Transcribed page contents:

Start of Block

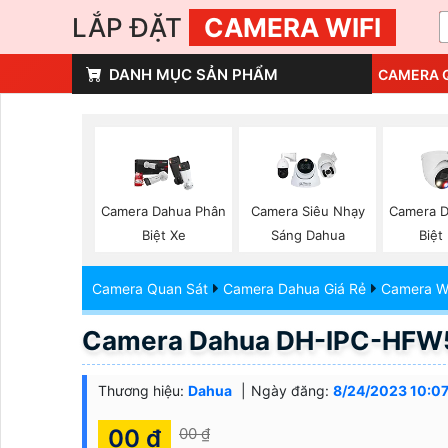
LẮP ĐẶT
CAMERA WIFI
DANH MỤC SẢN PHẨM
CAMERA 
Camera Dahua Phân
Camera Siêu Nhạy
Camera D
Biệt Xe
Sáng Dahua
Biệt
Camera Quan Sát
Camera Dahua Giá Rẻ
Camera Wi
Camera Dahua DH-IPC-HFW
Thương hiệu:
Dahua
Ngày đăng:
8/24/2023 10:07
00 ₫
00 ₫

End of Block

§ **What you are asked to do**:
From the first line to the last, repeat the entries exactly and leave out the pictures.

§ **Answer section**:
LẮP ĐẶT
CAMERA WIFI
DANH MỤC SẢN PHẨM
CAMERA 
Camera Dahua Phân
Camera Siêu Nhạy
Camera D
Biệt Xe
Sáng Dahua
Biệt
Camera Quan Sát
Camera Dahua Giá Rẻ
Camera Wi
Camera Dahua DH-IPC-HFW
Thương hiệu:
Dahua
Ngày đăng:
8/24/2023 10:07
00 ₫
00 ₫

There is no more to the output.